(Dataset entries)
──────────────────────────────
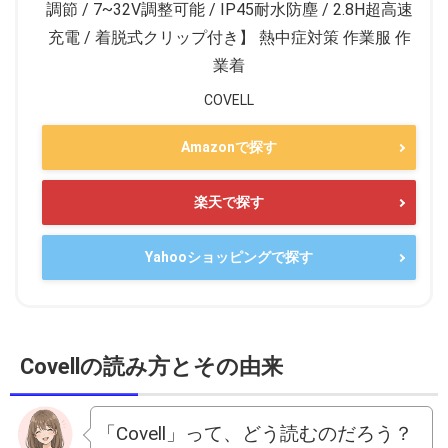
調節 / 7~32V調整可能 / IP45耐水防塵 / 2.8H超高速
充電 / 着脱式クリップ付き】 熱中症対策 作業服 作
業着
COVELL
Amazonで探す
楽天で探す
Yahooショッピングで探す
Covellの読み方とその由来
「Covell」って、どう読むのだろう？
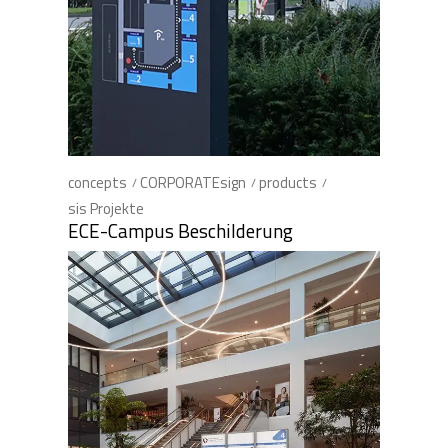
concepts
CORPORATEsign
products
sis Projekte
ECE-Campus Beschilderung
──────────────────────────────
Task directions: The data is to be returned exactly as it stands, pictures aside.

Result below:
調節 / 7~32V調整可能 / IP45耐水防塵 / 2.8H超高速
充電 / 着脱式クリップ付き】 熱中症対策 作業服 作
業着
COVELL
Amazonで探す
楽天で探す
Yahooショッピングで探す
Covellの読み方とその由来
「Covell」って、どう読むのだろう？
concepts
CORPORATEsign
products
sis Projekte
ECE-Campus Beschilderung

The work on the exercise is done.